» **Data excerpts**
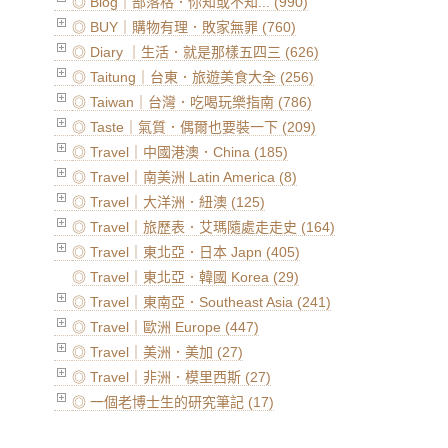
◎ Blog｜部落格．你知或不知... (990)
◎ BUY｜購物有理．敗家無罪 (760)
◎ Diary ｜生活．就是那樣五四三 (626)
◎ Taitung｜台東．旅遊美食大全 (256)
◎ Taiwan｜台灣．吃喝玩樂指南 (786)
◎ Taste｜氣質．偶爾也要裝一下 (209)
◎ Travel｜中國港澳．China (185)
◎ Travel｜南美洲 Latin America (8)
◎ Travel｜大洋洲．紐澳 (125)
◎ Travel｜旅歷表．艾瑪隨處走走史 (164)
◎ Travel｜東北亞．日本 Japn (405)
◎ Travel｜東北亞．韓國 Korea (29)
◎ Travel｜東南亞．Southeast Asia (241)
◎ Travel｜歐洲 Europe (447)
◎ Travel｜美洲．美加 (27)
◎ Travel｜非洲．模里西斯 (27)
◎ 一個老博士生的研究筆記 (17)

» **What to do**
Print every record above exactly, with no pictures.

» **Solution to this problem**
◎ Blog｜部落格．你知或不知... (990)
◎ BUY｜購物有理．敗家無罪 (760)
◎ Diary ｜生活．就是那樣五四三 (626)
◎ Taitung｜台東．旅遊美食大全 (256)
◎ Taiwan｜台灣．吃喝玩樂指南 (786)
◎ Taste｜氣質．偶爾也要裝一下 (209)
◎ Travel｜中國港澳．China (185)
◎ Travel｜南美洲 Latin America (8)
◎ Travel｜大洋洲．紐澳 (125)
◎ Travel｜旅歷表．艾瑪隨處走走史 (164)
◎ Travel｜東北亞．日本 Japn (405)
◎ Travel｜東北亞．韓國 Korea (29)
◎ Travel｜東南亞．Southeast Asia (241)
◎ Travel｜歐洲 Europe (447)
◎ Travel｜美洲．美加 (27)
◎ Travel｜非洲．模里西斯 (27)
◎ 一個老博士生的研究筆記 (17)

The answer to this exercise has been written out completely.